Exercise objective:
For the records below, tally every line that has the word "Samson" and reply with the number alone.
Records provided: Begin
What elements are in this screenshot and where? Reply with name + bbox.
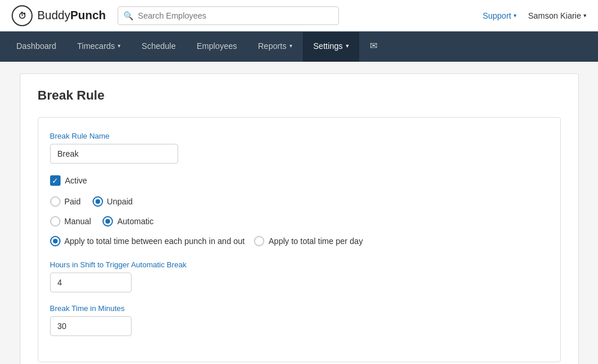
logo-text: BuddyPunch	[37, 9, 106, 22]
support-link[interactable]: Support ▾	[483, 11, 516, 20]
unpaid-option[interactable]: Unpaid	[93, 196, 133, 207]
mail-icon: ✉	[370, 40, 377, 51]
nav-item-employees[interactable]: Employees	[186, 32, 247, 62]
manual-option[interactable]: Manual	[50, 216, 91, 227]
top-right: Support ▾ Samson Kiarie ▾	[483, 11, 586, 20]
active-checkbox-row: ✓ Active	[50, 175, 549, 186]
settings-chevron-icon: ▾	[346, 43, 349, 49]
nav-item-mail[interactable]: ✉	[359, 31, 388, 62]
page-title: Break Rule	[38, 88, 561, 103]
checkmark-icon: ✓	[52, 177, 58, 185]
nav-bar: Dashboard Timecards ▾ Schedule Employees…	[0, 31, 598, 62]
search-input[interactable]	[118, 6, 339, 25]
apply-day-radio[interactable]	[254, 236, 264, 246]
nav-item-reports[interactable]: Reports ▾	[247, 32, 303, 62]
apply-row: Apply to total time between each punch i…	[50, 236, 549, 246]
nav-item-dashboard[interactable]: Dashboard	[6, 32, 67, 62]
paid-radio[interactable]	[50, 196, 61, 207]
manual-label: Manual	[65, 217, 91, 226]
active-label: Active	[65, 176, 87, 185]
unpaid-radio[interactable]	[93, 196, 103, 207]
hours-trigger-group: Hours in Shift to Trigger Automatic Brea…	[50, 260, 549, 292]
break-time-input[interactable]	[50, 316, 132, 336]
user-chevron-icon: ▾	[583, 12, 586, 19]
nav-item-timecards[interactable]: Timecards ▾	[67, 32, 132, 62]
apply-punch-radio[interactable]	[50, 236, 61, 246]
break-rule-name-label: Break Rule Name	[50, 132, 549, 140]
paid-option[interactable]: Paid	[50, 196, 81, 207]
page-card: Break Rule Break Rule Name ✓ Active Paid	[20, 73, 579, 364]
manual-radio[interactable]	[50, 216, 61, 227]
automatic-radio[interactable]	[102, 216, 113, 227]
unpaid-label: Unpaid	[107, 197, 133, 206]
search-icon: 🔍	[123, 11, 133, 20]
hours-trigger-input[interactable]	[50, 273, 132, 292]
top-bar: ⏱ BuddyPunch 🔍 Support ▾ Samson Kiarie ▾	[0, 0, 598, 31]
break-rule-name-group: Break Rule Name	[50, 132, 549, 164]
active-checkbox[interactable]: ✓	[50, 175, 61, 186]
nav-item-schedule[interactable]: Schedule	[131, 32, 186, 62]
break-time-label: Break Time in Minutes	[50, 304, 549, 313]
search-bar: 🔍	[118, 6, 339, 25]
apply-day-label: Apply to total time per day	[268, 236, 363, 246]
apply-punch-option[interactable]: Apply to total time between each punch i…	[50, 236, 245, 246]
apply-day-option[interactable]: Apply to total time per day	[254, 236, 363, 246]
logo-icon: ⏱	[12, 5, 33, 26]
form-section: Break Rule Name ✓ Active Paid Unpaid	[38, 117, 561, 362]
paid-unpaid-row: Paid Unpaid	[50, 196, 549, 207]
break-rule-name-input[interactable]	[50, 144, 178, 164]
logo: ⏱ BuddyPunch	[12, 5, 106, 26]
user-menu[interactable]: Samson Kiarie ▾	[528, 11, 586, 20]
automatic-label: Automatic	[117, 217, 153, 226]
automatic-option[interactable]: Automatic	[102, 216, 153, 227]
break-time-group: Break Time in Minutes	[50, 304, 549, 336]
support-chevron-icon: ▾	[514, 12, 516, 19]
main-content: Break Rule Break Rule Name ✓ Active Paid	[8, 62, 590, 364]
reports-chevron-icon: ▾	[289, 43, 292, 49]
paid-label: Paid	[65, 197, 81, 206]
hours-trigger-label: Hours in Shift to Trigger Automatic Brea…	[50, 260, 549, 269]
manual-automatic-row: Manual Automatic	[50, 216, 549, 227]
timecards-chevron-icon: ▾	[118, 43, 121, 49]
apply-punch-label: Apply to total time between each punch i…	[65, 236, 245, 246]
nav-item-settings[interactable]: Settings ▾	[303, 32, 359, 62]
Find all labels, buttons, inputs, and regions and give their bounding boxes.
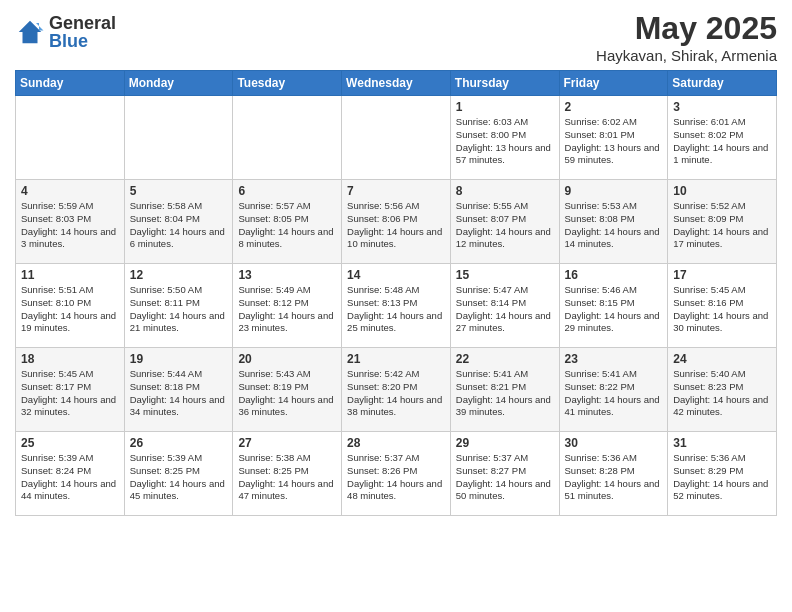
day-cell-0-0	[16, 96, 125, 180]
day-info: Sunrise: 6:01 AM Sunset: 8:02 PM Dayligh…	[673, 116, 771, 167]
day-info: Sunrise: 5:41 AM Sunset: 8:21 PM Dayligh…	[456, 368, 554, 419]
week-row-1: 1Sunrise: 6:03 AM Sunset: 8:00 PM Daylig…	[16, 96, 777, 180]
col-saturday: Saturday	[668, 71, 777, 96]
day-info: Sunrise: 5:39 AM Sunset: 8:25 PM Dayligh…	[130, 452, 228, 503]
day-number: 26	[130, 436, 228, 450]
logo: General Blue	[15, 14, 116, 50]
day-cell-4-4: 29Sunrise: 5:37 AM Sunset: 8:27 PM Dayli…	[450, 432, 559, 516]
day-info: Sunrise: 5:38 AM Sunset: 8:25 PM Dayligh…	[238, 452, 336, 503]
day-info: Sunrise: 5:59 AM Sunset: 8:03 PM Dayligh…	[21, 200, 119, 251]
day-number: 5	[130, 184, 228, 198]
day-number: 23	[565, 352, 663, 366]
day-info: Sunrise: 5:51 AM Sunset: 8:10 PM Dayligh…	[21, 284, 119, 335]
day-cell-4-0: 25Sunrise: 5:39 AM Sunset: 8:24 PM Dayli…	[16, 432, 125, 516]
day-cell-1-6: 10Sunrise: 5:52 AM Sunset: 8:09 PM Dayli…	[668, 180, 777, 264]
day-number: 27	[238, 436, 336, 450]
day-info: Sunrise: 5:42 AM Sunset: 8:20 PM Dayligh…	[347, 368, 445, 419]
day-number: 8	[456, 184, 554, 198]
day-info: Sunrise: 5:48 AM Sunset: 8:13 PM Dayligh…	[347, 284, 445, 335]
day-number: 4	[21, 184, 119, 198]
week-row-5: 25Sunrise: 5:39 AM Sunset: 8:24 PM Dayli…	[16, 432, 777, 516]
day-cell-3-0: 18Sunrise: 5:45 AM Sunset: 8:17 PM Dayli…	[16, 348, 125, 432]
day-cell-3-4: 22Sunrise: 5:41 AM Sunset: 8:21 PM Dayli…	[450, 348, 559, 432]
day-cell-4-6: 31Sunrise: 5:36 AM Sunset: 8:29 PM Dayli…	[668, 432, 777, 516]
day-number: 31	[673, 436, 771, 450]
day-info: Sunrise: 5:44 AM Sunset: 8:18 PM Dayligh…	[130, 368, 228, 419]
day-cell-2-5: 16Sunrise: 5:46 AM Sunset: 8:15 PM Dayli…	[559, 264, 668, 348]
day-number: 15	[456, 268, 554, 282]
calendar-title: May 2025	[596, 10, 777, 47]
day-info: Sunrise: 5:45 AM Sunset: 8:16 PM Dayligh…	[673, 284, 771, 335]
calendar-subtitle: Haykavan, Shirak, Armenia	[596, 47, 777, 64]
day-number: 6	[238, 184, 336, 198]
week-row-3: 11Sunrise: 5:51 AM Sunset: 8:10 PM Dayli…	[16, 264, 777, 348]
day-cell-3-6: 24Sunrise: 5:40 AM Sunset: 8:23 PM Dayli…	[668, 348, 777, 432]
page: General Blue May 2025 Haykavan, Shirak, …	[0, 0, 792, 612]
day-number: 28	[347, 436, 445, 450]
calendar-header-row: Sunday Monday Tuesday Wednesday Thursday…	[16, 71, 777, 96]
day-info: Sunrise: 5:41 AM Sunset: 8:22 PM Dayligh…	[565, 368, 663, 419]
day-number: 24	[673, 352, 771, 366]
day-cell-1-1: 5Sunrise: 5:58 AM Sunset: 8:04 PM Daylig…	[124, 180, 233, 264]
day-cell-1-2: 6Sunrise: 5:57 AM Sunset: 8:05 PM Daylig…	[233, 180, 342, 264]
day-info: Sunrise: 5:58 AM Sunset: 8:04 PM Dayligh…	[130, 200, 228, 251]
day-cell-0-1	[124, 96, 233, 180]
day-cell-0-5: 2Sunrise: 6:02 AM Sunset: 8:01 PM Daylig…	[559, 96, 668, 180]
day-info: Sunrise: 5:36 AM Sunset: 8:28 PM Dayligh…	[565, 452, 663, 503]
day-cell-1-4: 8Sunrise: 5:55 AM Sunset: 8:07 PM Daylig…	[450, 180, 559, 264]
day-cell-1-0: 4Sunrise: 5:59 AM Sunset: 8:03 PM Daylig…	[16, 180, 125, 264]
day-cell-0-2	[233, 96, 342, 180]
day-info: Sunrise: 5:57 AM Sunset: 8:05 PM Dayligh…	[238, 200, 336, 251]
day-cell-1-3: 7Sunrise: 5:56 AM Sunset: 8:06 PM Daylig…	[342, 180, 451, 264]
day-info: Sunrise: 5:36 AM Sunset: 8:29 PM Dayligh…	[673, 452, 771, 503]
day-number: 17	[673, 268, 771, 282]
col-sunday: Sunday	[16, 71, 125, 96]
calendar-table: Sunday Monday Tuesday Wednesday Thursday…	[15, 70, 777, 516]
logo-icon	[15, 17, 45, 47]
day-cell-2-4: 15Sunrise: 5:47 AM Sunset: 8:14 PM Dayli…	[450, 264, 559, 348]
day-number: 29	[456, 436, 554, 450]
day-number: 11	[21, 268, 119, 282]
col-monday: Monday	[124, 71, 233, 96]
day-info: Sunrise: 5:49 AM Sunset: 8:12 PM Dayligh…	[238, 284, 336, 335]
day-info: Sunrise: 6:02 AM Sunset: 8:01 PM Dayligh…	[565, 116, 663, 167]
day-cell-3-1: 19Sunrise: 5:44 AM Sunset: 8:18 PM Dayli…	[124, 348, 233, 432]
day-number: 25	[21, 436, 119, 450]
day-number: 20	[238, 352, 336, 366]
day-number: 10	[673, 184, 771, 198]
day-info: Sunrise: 5:53 AM Sunset: 8:08 PM Dayligh…	[565, 200, 663, 251]
day-cell-2-0: 11Sunrise: 5:51 AM Sunset: 8:10 PM Dayli…	[16, 264, 125, 348]
day-cell-4-3: 28Sunrise: 5:37 AM Sunset: 8:26 PM Dayli…	[342, 432, 451, 516]
day-cell-0-4: 1Sunrise: 6:03 AM Sunset: 8:00 PM Daylig…	[450, 96, 559, 180]
title-block: May 2025 Haykavan, Shirak, Armenia	[596, 10, 777, 64]
day-cell-2-6: 17Sunrise: 5:45 AM Sunset: 8:16 PM Dayli…	[668, 264, 777, 348]
day-number: 1	[456, 100, 554, 114]
day-number: 3	[673, 100, 771, 114]
day-info: Sunrise: 5:37 AM Sunset: 8:27 PM Dayligh…	[456, 452, 554, 503]
day-info: Sunrise: 5:52 AM Sunset: 8:09 PM Dayligh…	[673, 200, 771, 251]
col-friday: Friday	[559, 71, 668, 96]
day-number: 14	[347, 268, 445, 282]
week-row-2: 4Sunrise: 5:59 AM Sunset: 8:03 PM Daylig…	[16, 180, 777, 264]
day-cell-4-1: 26Sunrise: 5:39 AM Sunset: 8:25 PM Dayli…	[124, 432, 233, 516]
day-number: 30	[565, 436, 663, 450]
day-number: 13	[238, 268, 336, 282]
day-info: Sunrise: 5:55 AM Sunset: 8:07 PM Dayligh…	[456, 200, 554, 251]
day-info: Sunrise: 5:46 AM Sunset: 8:15 PM Dayligh…	[565, 284, 663, 335]
day-info: Sunrise: 5:56 AM Sunset: 8:06 PM Dayligh…	[347, 200, 445, 251]
day-cell-4-5: 30Sunrise: 5:36 AM Sunset: 8:28 PM Dayli…	[559, 432, 668, 516]
day-number: 22	[456, 352, 554, 366]
day-cell-3-5: 23Sunrise: 5:41 AM Sunset: 8:22 PM Dayli…	[559, 348, 668, 432]
logo-blue-text: Blue	[49, 32, 116, 50]
day-info: Sunrise: 6:03 AM Sunset: 8:00 PM Dayligh…	[456, 116, 554, 167]
day-info: Sunrise: 5:47 AM Sunset: 8:14 PM Dayligh…	[456, 284, 554, 335]
day-cell-2-1: 12Sunrise: 5:50 AM Sunset: 8:11 PM Dayli…	[124, 264, 233, 348]
day-info: Sunrise: 5:37 AM Sunset: 8:26 PM Dayligh…	[347, 452, 445, 503]
col-tuesday: Tuesday	[233, 71, 342, 96]
day-number: 21	[347, 352, 445, 366]
day-cell-4-2: 27Sunrise: 5:38 AM Sunset: 8:25 PM Dayli…	[233, 432, 342, 516]
col-wednesday: Wednesday	[342, 71, 451, 96]
header: General Blue May 2025 Haykavan, Shirak, …	[15, 10, 777, 64]
day-info: Sunrise: 5:50 AM Sunset: 8:11 PM Dayligh…	[130, 284, 228, 335]
day-number: 16	[565, 268, 663, 282]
Records provided: End
Expected answer:
3